As far as I'm concerned, this is the most awesome photograph of a musician ever taken. Besides it's visual perfection it's loaded with hope and meaning.
It was taken by Dick Waterman at the Newport Blues Festival in 1964. That festival marked the beginning of a rebirth of blues during a time when many of the blues masters whose music gave birth to rock and roll were still alive.
Skip James had recorded some amazing songs in 1931 that did not sell well because of the depression. He was rediscovered in the early 1960's as part of a rush to monetize old blues singers, along with Son House, Mississippi John Hurt, and others.
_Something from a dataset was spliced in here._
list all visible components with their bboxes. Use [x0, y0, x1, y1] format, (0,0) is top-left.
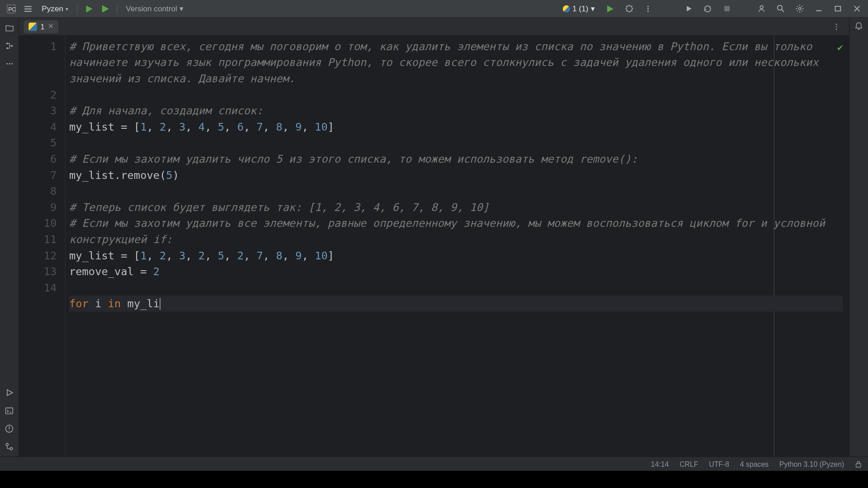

Yes, it was exploitation, but it was a win-win because these old blues guys were living like beggars and this gave them money for the first time in their lives.
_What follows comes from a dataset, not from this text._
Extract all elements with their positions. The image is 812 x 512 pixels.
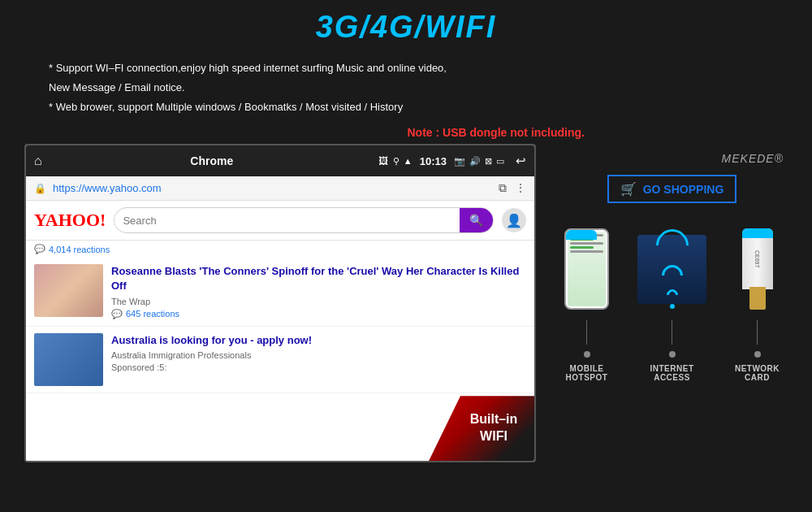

Skip was poor like all the rest, never having received a penny from his 1931 recordings, despite the fact that the 60's blues renaissance saw them selling rapidly.
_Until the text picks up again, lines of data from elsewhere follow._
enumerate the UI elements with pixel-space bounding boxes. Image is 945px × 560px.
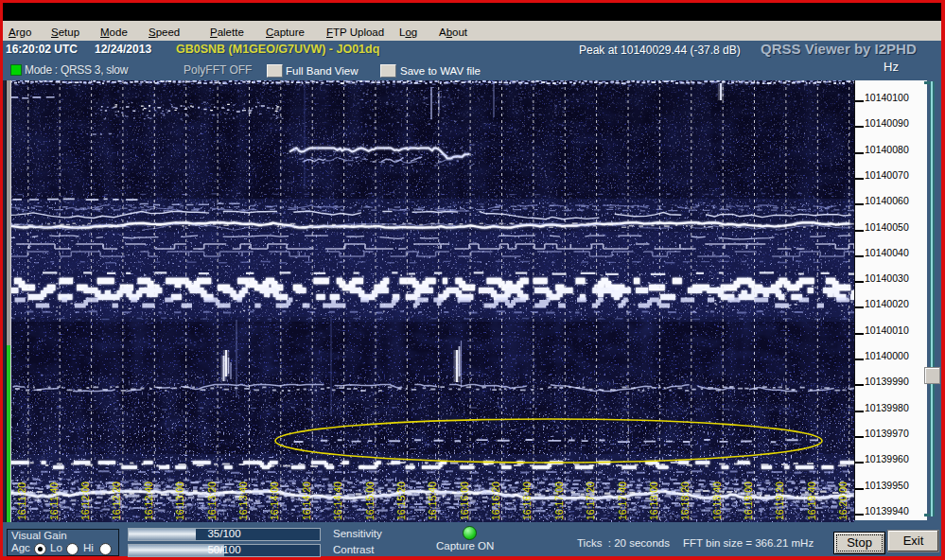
svg-text:16:19:20: 16:19:20	[774, 481, 785, 520]
svg-text:16:12:20: 16:12:20	[111, 481, 122, 520]
svg-text:16:18:40: 16:18:40	[711, 481, 723, 520]
svg-text:16:13:20: 16:13:20	[206, 481, 218, 520]
svg-text:16:16:00: 16:16:00	[459, 481, 470, 520]
svg-text:16:16:20: 16:16:20	[490, 481, 501, 520]
svg-text:16:11:40: 16:11:40	[48, 482, 60, 520]
svg-text:16:14:40: 16:14:40	[332, 481, 343, 520]
svg-text:16:11:20: 16:11:20	[16, 482, 27, 520]
svg-text:16:15:20: 16:15:20	[395, 481, 407, 520]
svg-text:16:18:20: 16:18:20	[679, 481, 691, 520]
svg-text:16:15:40: 16:15:40	[427, 481, 438, 520]
svg-text:16:20:00: 16:20:00	[837, 481, 849, 520]
svg-text:16:12:00: 16:12:00	[79, 481, 91, 520]
svg-text:16:13:00: 16:13:00	[174, 481, 185, 520]
svg-text:16:16:40: 16:16:40	[521, 481, 533, 520]
svg-text:16:17:40: 16:17:40	[617, 481, 628, 520]
svg-text:16:18:00: 16:18:00	[648, 481, 659, 520]
svg-text:16:14:00: 16:14:00	[269, 481, 280, 520]
svg-text:16:19:00: 16:19:00	[743, 481, 754, 520]
svg-text:16:17:20: 16:17:20	[585, 481, 596, 520]
svg-text:16:15:00: 16:15:00	[364, 481, 376, 520]
svg-text:16:17:00: 16:17:00	[553, 481, 565, 520]
svg-text:16:14:20: 16:14:20	[301, 481, 312, 520]
svg-text:16:19:40: 16:19:40	[806, 481, 817, 520]
svg-text:16:12:40: 16:12:40	[143, 481, 154, 520]
svg-text:16:13:40: 16:13:40	[237, 481, 249, 520]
He had to re-learn everything about how to play the blues, because he was busy living them.
His first song at Newport was one of the best blues songs ever recorded, Devil Got My Woman. I listen to the original '31 recurring all the time. Just as Skip opened his mouth to sing the first verse "I'd rather be the devil, than be that woman's man…", Waterman pressed the shutter release and in a very real way captured the first notes of the resurgence that saw blues change the course of music for the second time.
Waterman sells prints of this photo but they are very expensive - printed by hand from the original negative. I wish I could afford one.